Born in Columbus, Ohio, in 1977, Maggie Smith is the author of the national bestseller Keep Moving: Notes on Loss, Creativity, and Change and three award-winning books of poetry: Good Bones, The Well Speaks of Its Own Poison and Lamp of the Body. In 2016, Maggie Smith’s poem “Good Bones” went viral internationally; A Wall Street Journal story in May 2020 described it as "keeping the realities of life's ugliness from young innocents," citing that the poem has gone viral after catastrophes such as the 2016 Orlando nightclub shooting, the May 2017 suicide bombing at a concert in Manchester, U.K., the 2017 mass shooting in Las Vegas, and the coronavirus pandemic. PRI called it "the official poem of 2016".
In January 2022, when the board of trustees of McMinn County Schools in Tennessee, in a 10-0 decision, removed the Pulitzer Prize-winning Holocaust graphic novel Maus from its curriculum for 8th grade English classes, overriding a State curriculum decision, Smith was critical of the decision. She tweeted: "We’ve lost our damn minds if we think that to keep kids safe in school, we need to ban books, not assault weapons."
Skip to 7:25 to hear Maggie Smith read "Goldenrod"
Animals
The president called undocumented immigrants
animals, and in the nature documentary
I watched this morning with my kids,
after our Saturday pancakes, the white
fairy tern doesn't build a nest but lays
her single speckled egg in the crook of a branch
or a tree knot. It looks precarious there
because it is. And while she's away,
because even mothers must eat, another bird
swoops in and pecks it, sips some of what now
won't become. The tern returns and knows
something isn't right -- the egg crumpled,
the red slick and saplike running down the tree --
but her instinct is so strong, she sits. Just sits
on the broken egg. I have been this bird.

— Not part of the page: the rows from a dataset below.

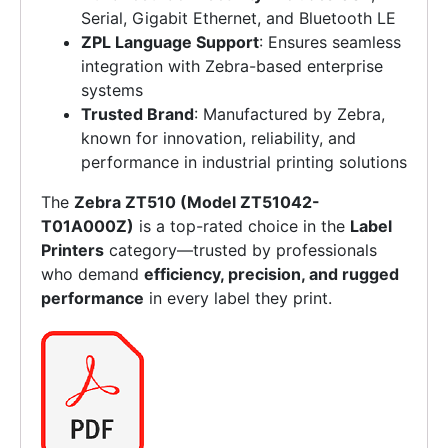
Serial, Gigabit Ethernet, and Bluetooth LE
ZPL Language Support
: Ensures seamless
integration with Zebra-based enterprise
systems
Trusted Brand
: Manufactured by Zebra,
known for innovation, reliability, and
performance in industrial printing solutions
The
Zebra ZT510 (Model ZT51042-
T01A000Z)
is a top-rated choice in the
Label
Printers
category—trusted by professionals
who demand
efficiency, precision, and rugged
performance
in every label they print.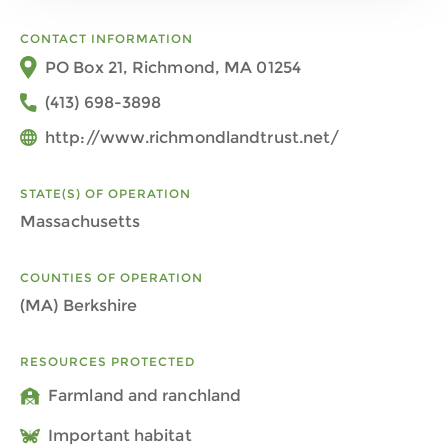
CONTACT INFORMATION
PO Box 21, Richmond, MA 01254
(413) 698-3898
http://www.richmondlandtrust.net/
STATE(S) OF OPERATION
Massachusetts
COUNTIES OF OPERATION
(MA) Berkshire
RESOURCES PROTECTED
Farmland and ranchland
Important habitat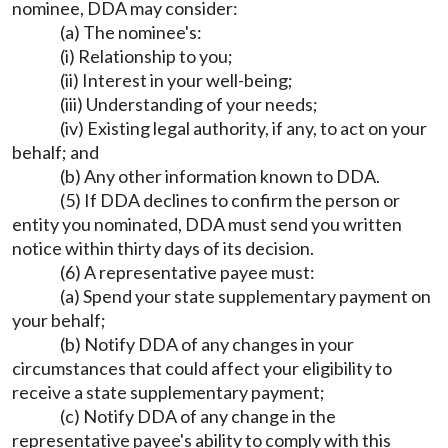
nominee, DDA may consider:
(a) The nominee's:
(i) Relationship to you;
(ii) Interest in your well-being;
(iii) Understanding of your needs;
(iv) Existing legal authority, if any, to act on your
behalf; and
(b) Any other information known to DDA.
(5) If DDA declines to confirm the person or
entity you nominated, DDA must send you written
notice within thirty days of its decision.
(6) A representative payee must:
(a) Spend your state supplementary payment on
your behalf;
(b) Notify DDA of any changes in your
circumstances that could affect your eligibility to
receive a state supplementary payment;
(c) Notify DDA of any change in the
representative payee's ability to comply with this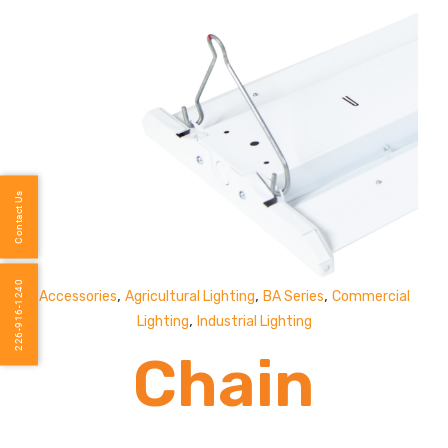
Contact Us
226-916-1240
,
,
,
Accessories
Agricultural Lighting
BA Series
Commercial
,
Lighting
Industrial Lighting
Chain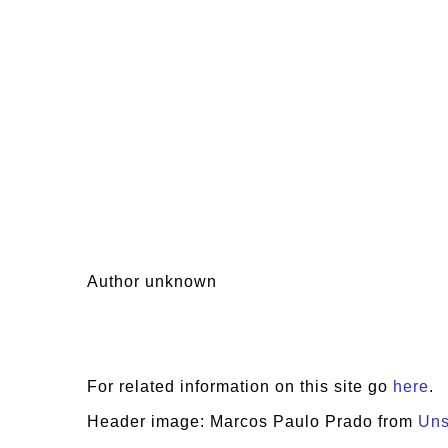
Author unknown
For related information on this site go
here
.
Header image: Marcos Paulo Prado from
Uns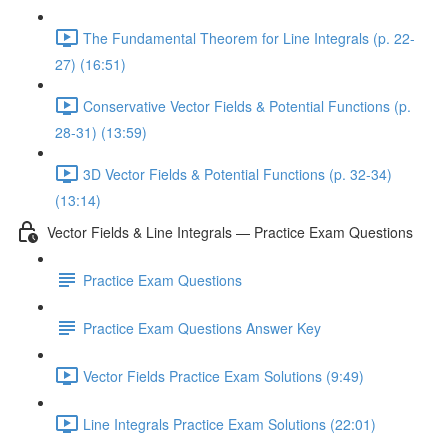
The Fundamental Theorem for Line Integrals (p. 22-
27) (16:51)
Conservative Vector Fields & Potential Functions (p.
28-31) (13:59)
3D Vector Fields & Potential Functions (p. 32-34)
(13:14)
Vector Fields & Line Integrals — Practice Exam Questions
Practice Exam Questions
Practice Exam Questions Answer Key
Vector Fields Practice Exam Solutions (9:49)
Line Integrals Practice Exam Solutions (22:01)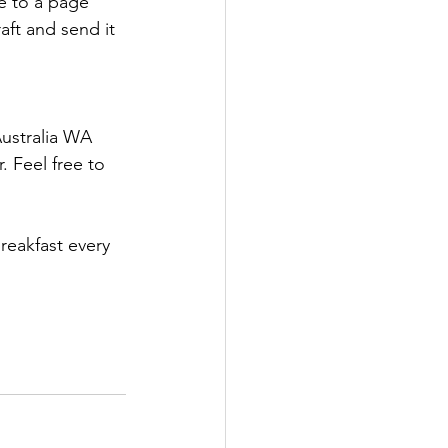
te to a page 
aft and send it 
ustralia WA 
 Feel free to 
reakfast every 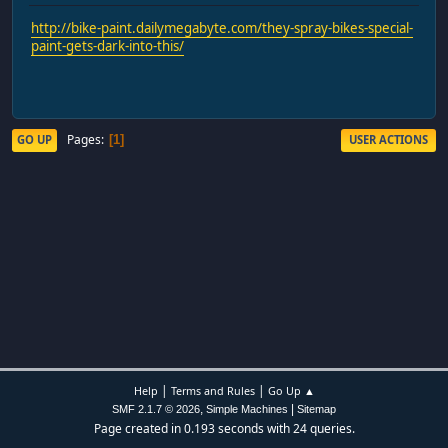
http://bike-paint.dailymegabyte.com/they-spray-bikes-special-
paint-gets-dark-into-this/
Pages
GO UP
USER ACTIONS
1
|
|
Help
Terms and Rules
Go Up ▲
,
|
SMF 2.1.7 © 2026
Simple Machines
Sitemap
Page created in 0.193 seconds with 24 queries.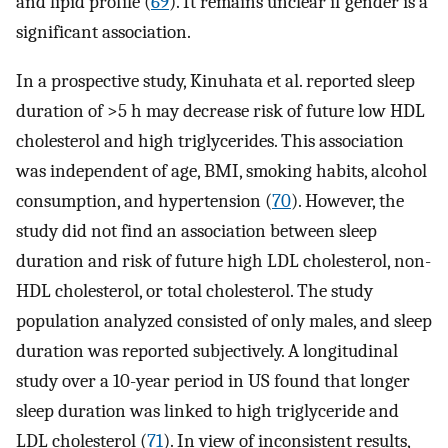
and lipid profile (
69
). It remains unclear if gender is a
significant association.
In a prospective study, Kinuhata et al. reported sleep
duration of >5 h may decrease risk of future low HDL
cholesterol and high triglycerides. This association
was independent of age, BMI, smoking habits, alcohol
consumption, and hypertension (
70
). However, the
study did not find an association between sleep
duration and risk of future high LDL cholesterol, non-
HDL cholesterol, or total cholesterol. The study
population analyzed consisted of only males, and sleep
duration was reported subjectively. A longitudinal
study over a 10-year period in US found that longer
sleep duration was linked to high triglyceride and
LDL cholesterol (
71
). In view of inconsistent results,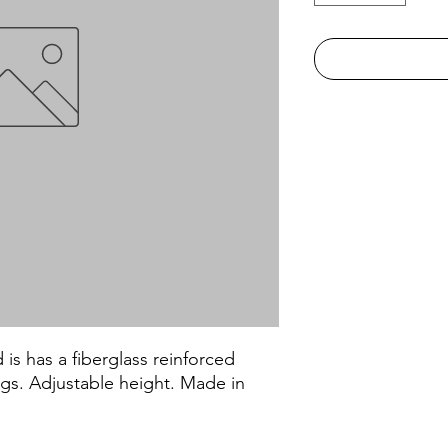
s has a fiberglass reinforced
legs. Adjustable height. Made in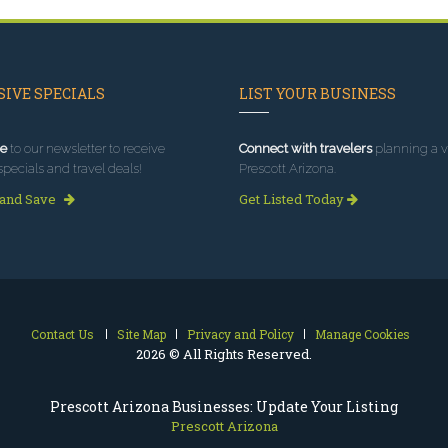
IVE SPECIALS
LIST YOUR BUSINESS
e
to our newsletter to receive
Connect with travelers
planning a vi
specials and travel deals!
Prescott Arizona.
 and Save
Get Listed Today
Contact Us
Site Map
Privacy and Policy
Manage Cookies
2026 © All Rights Reserved.
Prescott Arizona Businesses: Update Your Listing
Prescott Arizona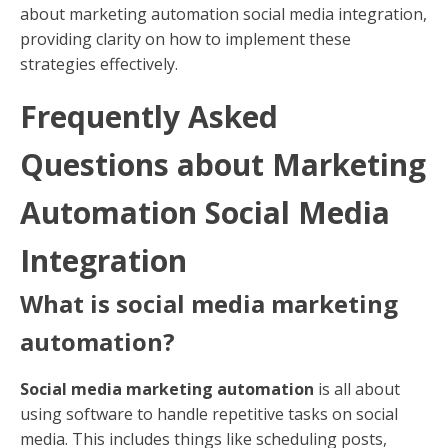
about marketing automation social media integration,
providing clarity on how to implement these
strategies effectively.
Frequently Asked
Questions about Marketing
Automation Social Media
Integration
What is social media marketing
automation?
Social media marketing automation
is all about
using software to handle repetitive tasks on social
media. This includes things like scheduling posts,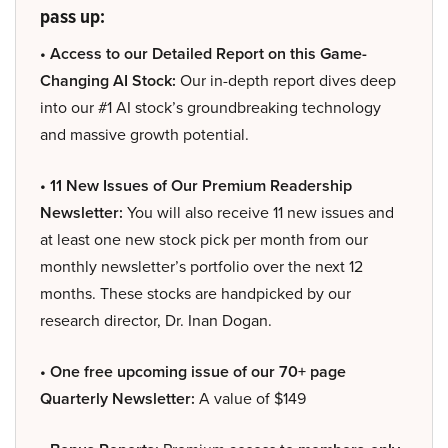
pass up:
• Access to our Detailed Report on this Game-
Changing AI Stock:
Our in-depth report dives deep
into our #1 AI stock’s groundbreaking technology
and massive growth potential.
• 11 New Issues of Our Premium Readership
Newsletter:
You will also receive 11 new issues and
at least one new stock pick per month from our
monthly newsletter’s portfolio over the next 12
months. These stocks are handpicked by our
research director, Dr. Inan Dogan.
• One free upcoming issue of our 70+ page
Quarterly Newsletter:
A value of $149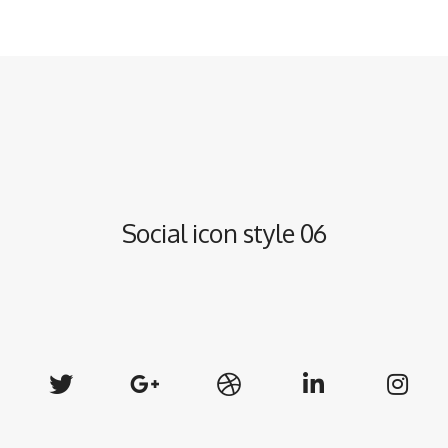
Social icon style 06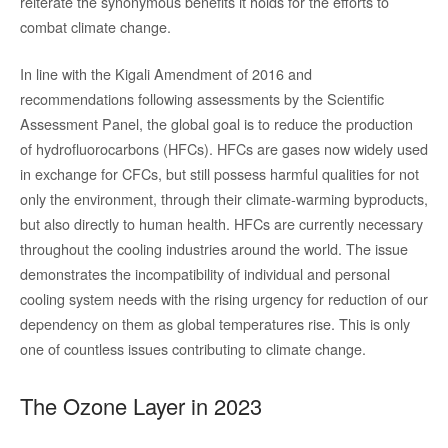
reiterate the synonymous benefits it holds for the efforts to
combat climate change.
In line with the Kigali Amendment of 2016 and
recommendations following assessments by the Scientific
Assessment Panel, the global goal is to reduce the production
of hydrofluorocarbons (HFCs). HFCs are gases now widely used
in exchange for CFCs, but still possess harmful qualities for not
only the environment, through their climate-warming byproducts,
but also directly to human health. HFCs are currently necessary
throughout the cooling industries around the world. The issue
demonstrates the incompatibility of individual and personal
cooling system needs with the rising urgency for reduction of our
dependency on them as global temperatures rise. This is only
one of countless issues contributing to climate change.
The Ozone Layer in 2023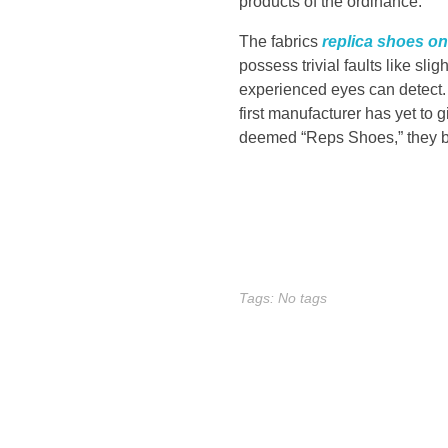
products of the ordinance.
o
The fabrics
replica shoes on
b
possess trivial faults like slig
experienced eyes can detect. 
e
first manufacturer has yet to 
deemed “Reps Shoes,” they be
a
D
e
t
Tags: No tags
r
o
i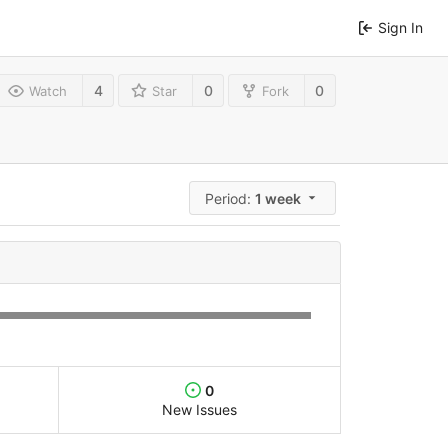
Sign In
4
0
0
Watch
Star
Fork
Period:
1 week
0
New Issues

We have been animals all our lives,
with our spines and warm blood, our milky tits
and fine layers of fur. Our live births, too,
if we're lucky. But what animal wrenches
a screaming baby from his mother?
Do we know anymore what it is to be human?
I've stopped knowing what it is to be human.
from Goldenrod (2021)
Poem Beginning with a Retweet
If you drive past horses and don't say horses
you're a psychopath. If you see an airplane
but don't point it out. A rainbow,
a cardinal, a butterfly. If you don't
whisper-shout albino squirrel! Deer!
Red fox! If you hear a woodpecker
and don't shush everyone around you
into silence. If you find an unbroken
sand dollar in a tide pool. If you see
a dorsal fin breaking the water.
If you see the moon and don't say
oh my god look at the moon. If you smell
smoke and don't search for fire.
If you feel yourself receding, receding,
and don't tell anyone until you're gone.